Peter Saville Estate1-127』(JRP|Ringier/2008)

2005 年にスイスのMigros Museumで開催された展覧会と同タイトルの作品集『Peter Saville Estate1-127』。レコードジャケットではなく、彼をアートの視点から捉えた展覧会である会場風景写真に加えて、ファクトリーのポスター、アイデアメモ、指定紙、レコードジャケットで使われた写真、インスタレーション作品、アート作品、UNKNOWN PLEASURESの元ネタとなった天文学辞書など、貴重な127作品が収録されている。印刷もきれいで、数年前までアマゾンで購入可能だったが、現在はプレミア価格になっているようだ。

Art, Fashion and Work for Hire: Thomas Demand, Peter Saville, Hedi Slimane, Hans Ulrich Obrist and Cristina Bechtler in Conversation』(Springer Wien New York/2008)

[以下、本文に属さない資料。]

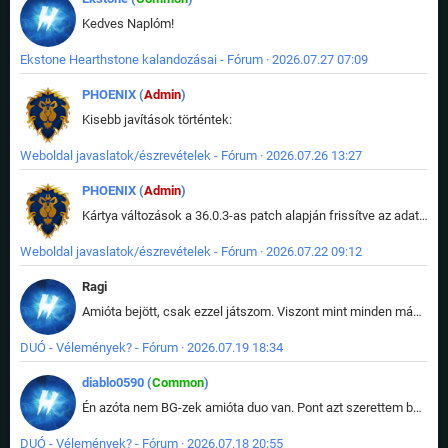
Kedves Naplóm!
Ekstone Hearthstone kalandozásai - Fórum · 2026.07.27 07:09
PHOENIX (
Admin
)
Kisebb javítások történtek:
Weboldal javaslatok/észrevételek - Fórum · 2026.07.26 13:27
PHOENIX (
Admin
)
Kártya változások a 36.0.3-as patch alapján frissítve az adatbázisban (képek is cserélve).
Weboldal javaslatok/észrevételek - Fórum · 2026.07.22 09:12
Ragi
Amióta bejött, csak ezzel játszom. Viszont mint minden más - akár az alapjáték is, ez is baromira összetett lett. Néha már pár kör után is esélytelen az egész. Vagy irreállisan túltápol valaki, vagy lelép a partner, vagy csak hülye mint a segg. És amikor eljönne az én időm, na akkor jön el mindenki másé is. Engem jobban érdekelne, hogy ki milyen ratingen szokott játszani. Na ez lenne egy érdekes adat.
DUÓ - Vélemények? - Fórum · 2026.07.19 18:34
diablo0590 (
Common
)
Én azóta nem BG-zek amióta duo van. Pont azt szerettem benne, hogy rajtam múlik mi történik, nem pedig a társamon. Kérem vissza a régi BG-t :D
DUÓ - Vélemények? - Fórum · 2026.07.18 20:55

2007年7月、トーマス・デマンド(Thomas Demand), ピーター・サヴィル(Peter Saville), エディ・スリマン(Hedi Slimane)といった豪華なメンバー3人がベルリンに集まり、彼らのキャリアや仕事、クリエイティブについて論議をした会話録。原本は英語とドイツ語のバイリンガル、2009年には日本語訳版も発行された。10年前とはいえ、こんなに豪華なメンバーが揃って話をするのはとても貴重な時間だったことだろう。この「Art andArchtecture inDiscussion」シリーズを企画して編集したCristina Bechtlerという編集者もとても気になってしまう。

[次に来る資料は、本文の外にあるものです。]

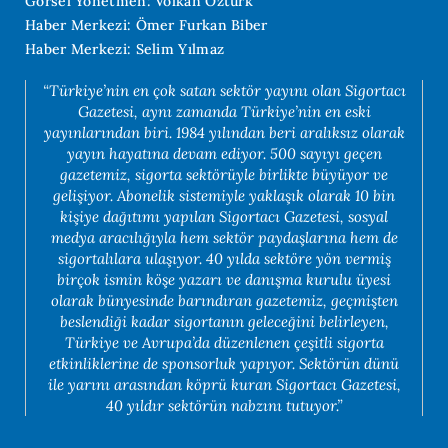
Görsel Yönetmen: Volkan Öztürk
Haber Merkezi: Ömer Furkan Biber
Haber Merkezi: Selim Yılmaz
“Türkiye’nin en çok satan sektör yayını olan Sigortacı
Gazetesi, aynı zamanda Türkiye’nin en eski
yayınlarından biri. 1984 yılından beri aralıksız olarak
yayın hayatına devam ediyor. 500 sayıyı geçen
gazetemiz, sigorta sektörüyle birlikte büyüyor ve
gelişiyor. Abonelik sistemiyle yaklaşık olarak 10 bin
kişiye dağıtımı yapılan Sigortacı Gazetesi, sosyal
medya aracılığıyla hem sektör paydaşlarına hem de
sigortalılara ulaşıyor. 40 yılda sektöre yön vermiş
birçok ismin köşe yazarı ve danışma kurulu üyesi
olarak bünyesinde barındıran gazetemiz, geçmişten
beslendiği kadar sigortanın geleceğini belirleyen,
Türkiye ve Avrupa’da düzenlenen çeşitli sigorta
etkinliklerine de sponsorluk yapıyor. Sektörün dünü
ile yarını arasından köprü kuran Sigortacı Gazetesi,
40 yıldır sektörün nabzını tutuyor.”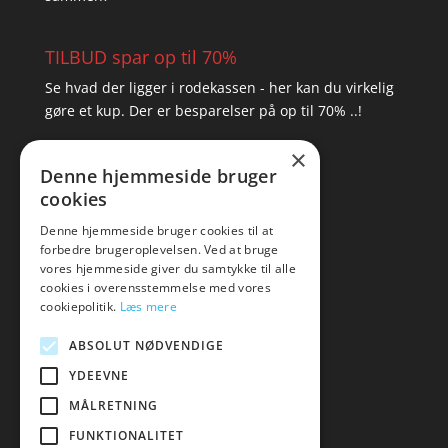
TILBUD spar op til 70%
Se hvad der ligger i rodekassen - her kan du virkelig
gøre et kup. Der er besparelser på op til 70% ..!
×
▸ Se tilbuddene her
Denne hjemmeside bruger
cookies
Artikel oversigt
Amare
Denne hjemmeside bruger cookies til at
forbedre brugeroplevelsen. Ved at bruge
Tlf: 7876 8672
vores hjemmeside giver du samtykke til alle
Mail:
hej@amare.dk
cookies i overensstemmelse med vores
cookiepolitik.
Læs mere
ABSOLUT NØDVENDIGE
YDEEVNE
MÅLRETNING
FUNKTIONALITET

JOY DIVISION /UNKNOWN PLEASURES』 1979

もはやファッションアイコンにもなっているJoy DIivisionのジャケットデザイン。このジャケットのオリジナルは天文学辞典「Cambridge Encyclopaedia of Astronomy」のダイアグラム。こぎつね座にある中性子星CP1919から発信されているパルサー(波動)をダイアグラム化したものをJoy Divisionのメンバーのスティーヴン・モリスが図書館で見つけてきて、それをピーター・サヴィルがジャケットのデザインに使用したもの。オリジナルを白黒反転させているが天文学辞典に掲載されているダイアグラムがほぼそのまま引用された。クレジットにはDesigned by Joy Division, Peter Savilleと表記されている。あの有名なパルサーの波形ダイアグラムをピーター・サヴィルが描いた(作りだした)と思っている人がいるかもしれないが、レコードジャケットに既存のヴィジュアルを使用して、バンド名もアルバムタイトルも入れない斬新なレコードジャケットをアートディレクション・デザインして世の中に出したというのがスゴイということだ。

24アワー・パーティ・ピープル [DVD]

24 HOUR PARTY PEOPLE』DVD 2002 /メディアファクトリー

ファクトリーレコード設立者であるトニー・ウィルソン(本名Anthony Howard Wilson)を中心にマンチェスターがマッドチェスターとなる時代を映像化したもの。ファクトリーレコードをはじめJoy Division、New Order、Happy Mondays、伝説のクラブ「ハシエンダ」など70 年代終わりから92年にファクトリーレコードが解散するまでのマンチェスターにおける音楽ムーブメントやファクトリーレコードのことがよくわかる映画。ピーター・サヴィル役の俳優エンゾ・シレンティがハシエンダのチケットをイベント当日に納品するとか、New Orderの「Blue Monday」のジャケットが印刷コストがかかってしまい「1枚売れるごとに2ペンスの赤字」だといったエピソードも映画の中では出てくる。

SHADOWPLAYERS』 DVD 2006 / ナウオンメディア

『24 HOUR PARTY PEOPLE』は事実を元にした映画だが、この『SHADOWPLAYERS』はトニー・ウィルソン、ピーター・サヴィル、ピーター・フック(Joy Divison/元New Order)、ハワード・ディヴォード(Buzzcocks/magazine)などファクトリーレコードに関わっていた関係者やミュージシャンが自らの言葉で当時を語る貴重なドキュメンタリー映像。ファクトリーの最初のコンピレーションEP『A Factory Sample』は手作りのジャケットでみんなで作業をしたら、当初は1週間くらいでできると思ったのが実際には4 ヶ月かかったという話はいかにもファクトリーらしい。